Chairman of the Guangdong Provincial Committee of the Chinese People's Political Consultative Conference
- In office January 2013 – November 2014
- Preceded by: Huang Longyun
- Succeeded by: Wang Rong

Deputy Party Secretary of Guangdong
- In office 2010 – November 2013
- Party Secretary: Wang Yang

Vice Governor of Hainan
- In office 1998–2001
- Governor: Wang Xiaofeng (汪啸风)

Personal details
- Born: May 1957 (age 69) Wuzhishan, Hainan
- Party: Chinese Communist Party (1975–2015, expelled)
- Alma mater: Sun Yat-sen University Central Party School of the Chinese Communist Party
- Occupation: Politician

= Zhu Mingguo =

Chinese politician (born 1957)

Zhu Mingguo (born May 1957) is a former Chinese politician of Li ethnic heritage who spent his career in Guangdong, Hainan, and Chongqing. Zhu was an alternate member of 18th Central Committee of the Chinese Communist Party. He was investigated by the Chinese Communist Party's anti-corruption agency in November 2014. Previously he served as the chairman of the Guangdong Provincial Committee of the Chinese People's Political Consultative Conference. He has become the second senior Party and government official to be investigated in Guangdong in six months, following Wan Qingliang, former Party chief of Guangzhou.
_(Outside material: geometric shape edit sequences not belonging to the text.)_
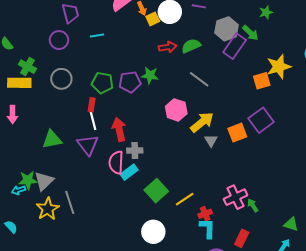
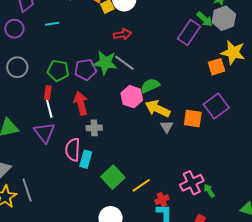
gray hexagon: (227, 29) -> (224, 18), moved
green semicircle: (191, 46) -> (150, 86), moved
yellow star: (279, 67) -> (233, 52), turned 30
green star: (150, 75) -> (105, 63), size x1.4
gray line: (199, 79) -> (124, 63), moved
yellow arrow: (202, 122) -> (158, 109), turned -115
red arrow: (119, 129) -> (81, 103), moved
orange square: (237, 133) -> (193, 118), turned 30
gray cross: (135, 151) -> (94, 128), moved
cyan rectangle: (129, 172) -> (86, 159), turned -36

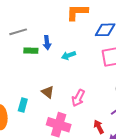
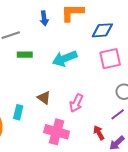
blue arrow: (47, 43) -> (44, 18), moved
cyan arrow: (69, 55) -> (65, 58), size x1.6

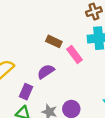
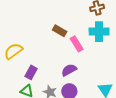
purple semicircle: (46, 72) -> (69, 70), moved

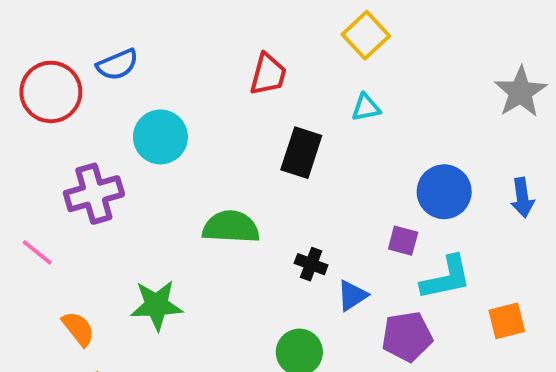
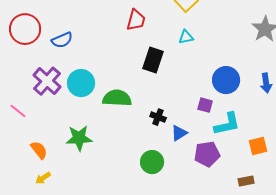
blue semicircle: (117, 65) -> (62, 40), moved
cyan circle: (160, 137) -> (81, 83), moved
purple cross: (94, 194) -> (47, 81), turned -32

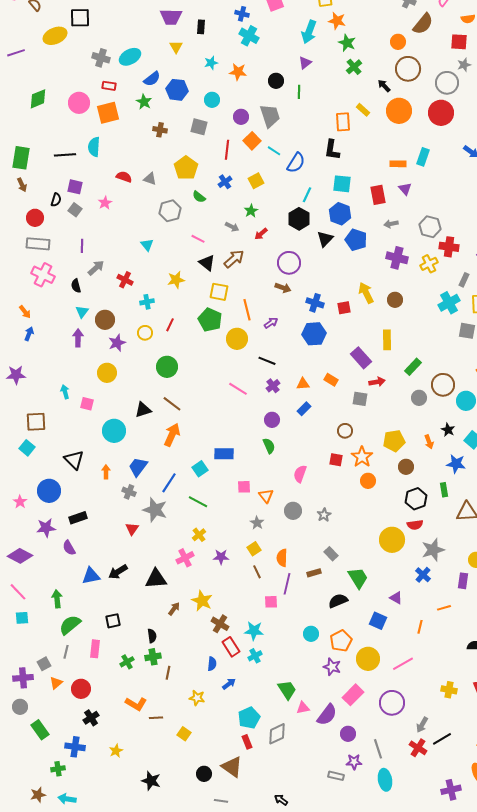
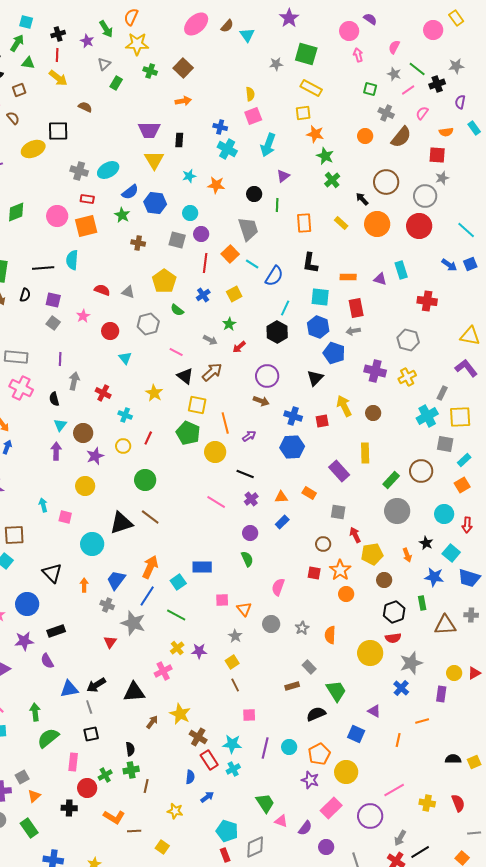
cyan arrow: (309, 32) -> (268, 145), moved
orange circle: (398, 42) -> (365, 136), moved
yellow triangle: (176, 47) -> (154, 160), size x1.5
purple circle: (241, 117) -> (201, 234), moved
orange rectangle: (343, 122) -> (304, 223), moved
cyan rectangle: (423, 157) -> (401, 270), turned -36
orange rectangle: (398, 164) -> (348, 277), moved
purple triangle: (405, 189) -> (380, 279), moved, turned -32
black semicircle: (56, 200) -> (25, 295), moved
red circle: (35, 218) -> (110, 331), moved
gray arrow: (391, 224) -> (353, 331), moved
black triangle: (325, 239) -> (315, 378), moved
red cross: (449, 247) -> (427, 301), moved
gray arrow: (96, 268) -> (74, 381), turned -36
yellow star: (176, 280) -> (154, 393), turned -30
cyan cross: (147, 302) -> (125, 415), turned 32
red arrow: (377, 382) -> (355, 535), moved, turned -105
brown circle: (443, 385) -> (421, 471), moved
gray circle: (419, 398) -> (397, 511), size x1.6
black triangle: (143, 410) -> (121, 523), size x1.4
orange arrow: (172, 435) -> (150, 567), moved
purple star: (221, 557) -> (199, 651), moved
orange semicircle: (282, 558) -> (330, 635), moved
purple line: (287, 584) -> (265, 748), moved
gray line: (66, 652) -> (89, 707), moved, turned -32
pink line: (403, 664) -> (394, 790), moved
red circle: (81, 689) -> (87, 788), moved
pink triangle: (303, 708) -> (281, 821), turned 32
purple semicircle: (327, 715) -> (305, 828), size x0.7
black cross: (91, 718) -> (69, 808), moved, turned 35
cyan pentagon: (249, 718) -> (227, 831), turned -30
green rectangle: (40, 730) -> (29, 828), moved

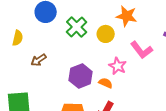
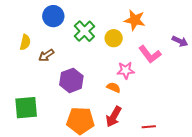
brown arrow: (39, 60) -> (46, 55), moved
pink star: (118, 66) -> (126, 70), turned -30
purple hexagon: (81, 76) -> (71, 80), moved

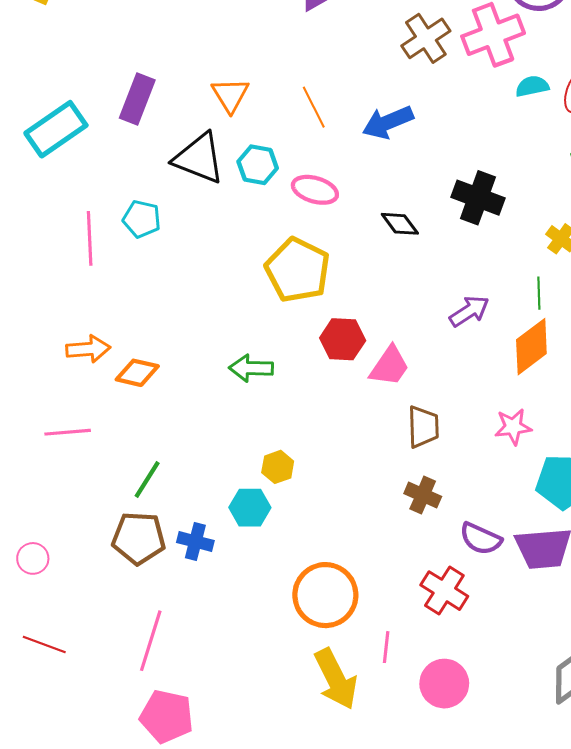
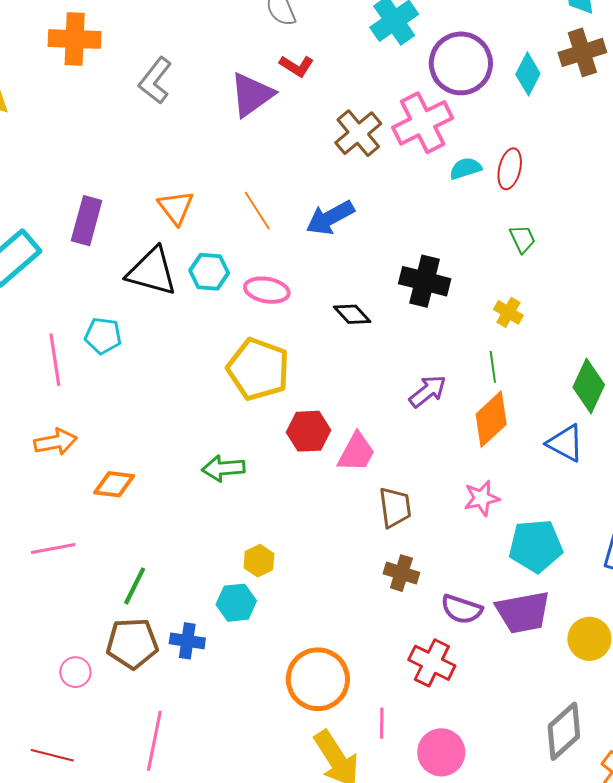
orange arrow: (88, 349) -> (56, 442), moved
pink circle: (33, 558) -> (75, 672), moved

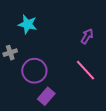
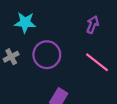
purple circle: (34, 71) -> (47, 55), moved

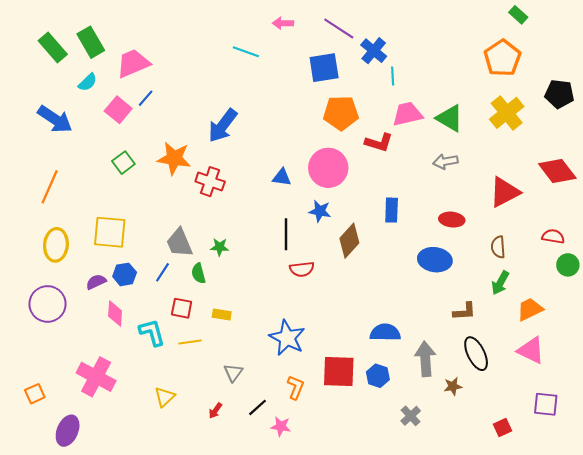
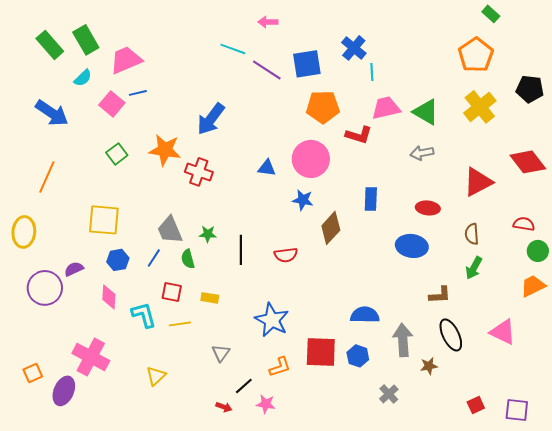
purple line: (339, 28) -> (267, 70), moved
blue line: (146, 98) -> (138, 93), turned 36
black line: (286, 234) -> (241, 250), moved
yellow ellipse: (56, 245) -> (24, 232), moved
purple semicircle: (96, 282) -> (74, 269), moved
orange trapezoid: (530, 309) -> (533, 286), moved
orange L-shape: (296, 387) -> (280, 367), turned 50
purple square: (546, 404) -> (517, 410), moved
red arrow: (215, 411) -> (224, 407), moved, turned -105
purple ellipse: (68, 431) -> (64, 391), moved

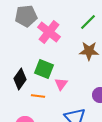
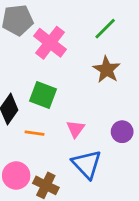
brown star: (89, 51) -> (107, 70), turned 30
pink triangle: (61, 84) -> (75, 129), moved

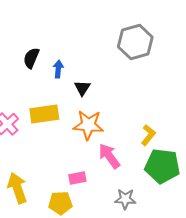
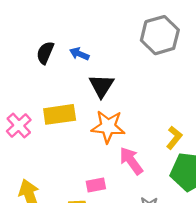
blue arrow: (58, 69) -> (79, 54), moved, turned -72
black triangle: (82, 88) -> (101, 86), size x1.4

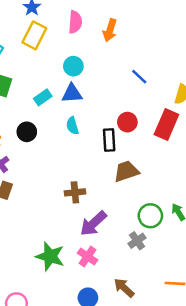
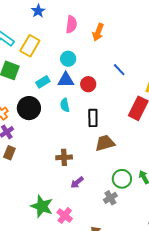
yellow rectangle: (34, 35) -> (30, 46), moved
red circle: (127, 122) -> (88, 84), moved
black circle: (27, 132) -> (29, 108), size x1.5
purple arrow: (93, 223) -> (77, 182), size x0.6
pink cross: (87, 257) -> (65, 216), moved

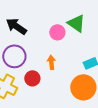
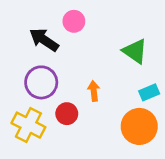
green triangle: (76, 23) -> (135, 51), moved
pink circle: (57, 32) -> (74, 21), moved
Chinese media reported that he had close relations with Wen Qiang, who served as his deputy when he was the director of the Chongqing Municipal Bureau of Public Security.

In 2016, Zhu Mingguo was sentenced to death with reprieve for bribery.

==Biography==
Zhu was born to an ordinary family of peasants near the city of Wuzhishan on Hainan island in May 1957, a member of the Li ethnic group. He graduated from Sun Yat-sen University in 1984, majoring in law. Then he was accepted to Central Party School of the Chinese Communist Party as a part-time student, and graduated in 1988.

Zhu began his political career in August 1974, and joined the Chinese Communist Party in October 1975.

He served in various posts in Baoting County (currently Baoting Li and Miao Autonomous County), before serving as Deputy Head of Organization Department of CPC Hainan Committee.

In 1993 he became the CPC Party Chief of Wenchang County, one year later, he concurrently served as the County Governor; he was re-elected in 1995.

He was promoted to Vice-Governor of Hainan in 1998, he was a member of the party's Hainan Provincial Standing Committee. He remained in that positions until 2001, when he was transferred to Chongqing and appointed the director of the Chongqing Municipal Bureau of Public Security and a member of the standing committee of the Chongqing Municipal Committee of the CPC.

Zhu was transferred to Guangdong in 2006, where he served as Secretary of the Guangdong Provincial Discipline Inspection Commission and a member of the party's Provincial Standing Committee, the highest de facto policy-making body of the province. He was promoted again to become Deputy Party Secretary of Guangdong in 2010, a position he held until November 2013. In January 2013, he began concurrently serving as the province's top 'political advisor', Chairing the Guangdong Provincial People's Political Consultative Conference, a largely ceremonial post.

On November 28, 2014, state media reported that Zhu was being investigated by the Central Commission for Discipline Inspection (CCDI) for "serious violations of laws and regulations". On February 17, 2015, at the conclusion of the CCDI investigation, Zhu was expelled from the Communist Party. The investigation concluded that Zhu had abused his power and said that he had taken "massive bribes" as kickbacks for giving preferential treatment in the promotions of officials in the operations of some businesses. It also curiously accused Zhu of "severely violating the family planning (i.e., one-child) policy." As bribery constituted a criminal offense, his case was moved to judicial authorities for prosecution.

On November 11, 2016, Zhu was sentenced by the Liuzhou Intermediate People's Court to death sentence with reprieve for taking bribes worth 141 million yuan (~$20.50 million) and unidentified 91.04 million yuan (~$13.24 million) property.